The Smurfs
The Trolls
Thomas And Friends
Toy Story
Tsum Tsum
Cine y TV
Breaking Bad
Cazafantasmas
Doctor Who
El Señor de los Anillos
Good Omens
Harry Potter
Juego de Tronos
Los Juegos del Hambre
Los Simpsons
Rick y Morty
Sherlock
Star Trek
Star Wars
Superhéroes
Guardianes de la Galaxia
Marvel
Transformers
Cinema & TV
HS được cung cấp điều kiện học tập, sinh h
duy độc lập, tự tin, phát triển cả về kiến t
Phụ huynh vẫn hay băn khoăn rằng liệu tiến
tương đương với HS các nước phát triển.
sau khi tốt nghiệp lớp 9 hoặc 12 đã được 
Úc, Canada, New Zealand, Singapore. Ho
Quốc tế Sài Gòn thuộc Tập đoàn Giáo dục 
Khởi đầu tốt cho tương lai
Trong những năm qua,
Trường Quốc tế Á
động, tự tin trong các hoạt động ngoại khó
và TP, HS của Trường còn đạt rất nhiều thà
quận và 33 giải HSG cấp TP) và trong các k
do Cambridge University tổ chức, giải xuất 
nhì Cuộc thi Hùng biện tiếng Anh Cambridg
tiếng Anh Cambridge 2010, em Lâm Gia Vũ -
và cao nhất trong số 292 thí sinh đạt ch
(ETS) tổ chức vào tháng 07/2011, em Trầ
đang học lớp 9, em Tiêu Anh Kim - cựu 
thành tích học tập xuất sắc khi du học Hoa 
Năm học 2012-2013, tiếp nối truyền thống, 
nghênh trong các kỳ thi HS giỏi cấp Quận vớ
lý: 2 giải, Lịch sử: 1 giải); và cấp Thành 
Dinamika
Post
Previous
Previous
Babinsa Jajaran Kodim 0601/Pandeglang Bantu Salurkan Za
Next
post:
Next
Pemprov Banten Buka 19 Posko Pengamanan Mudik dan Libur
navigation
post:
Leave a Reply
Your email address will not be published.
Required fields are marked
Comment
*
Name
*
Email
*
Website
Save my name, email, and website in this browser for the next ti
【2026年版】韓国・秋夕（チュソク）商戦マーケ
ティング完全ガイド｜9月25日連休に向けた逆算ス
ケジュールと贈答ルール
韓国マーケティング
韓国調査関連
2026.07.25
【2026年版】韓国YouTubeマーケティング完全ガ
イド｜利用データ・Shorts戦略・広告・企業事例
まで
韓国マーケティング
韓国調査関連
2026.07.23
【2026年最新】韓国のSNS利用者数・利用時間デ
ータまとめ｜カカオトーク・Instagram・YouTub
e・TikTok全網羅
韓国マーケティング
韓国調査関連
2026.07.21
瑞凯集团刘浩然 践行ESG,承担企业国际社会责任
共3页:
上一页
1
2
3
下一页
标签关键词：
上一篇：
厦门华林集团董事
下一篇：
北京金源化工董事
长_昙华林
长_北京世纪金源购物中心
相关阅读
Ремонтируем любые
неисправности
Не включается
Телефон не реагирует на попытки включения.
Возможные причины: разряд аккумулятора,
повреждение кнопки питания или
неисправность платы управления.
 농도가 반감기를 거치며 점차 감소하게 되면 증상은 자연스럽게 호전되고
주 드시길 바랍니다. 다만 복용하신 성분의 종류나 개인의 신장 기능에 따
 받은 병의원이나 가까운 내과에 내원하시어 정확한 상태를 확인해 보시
++++++
__EXERCISE INSTRUCTIONS__
In the entries, find every line holding "phát" and copy it.

__OUTPUT FOR THIS EXERCISE__
duy độc lập, tự tin, phát triển cả về kiến t
tương đương với HS các nước phát triển.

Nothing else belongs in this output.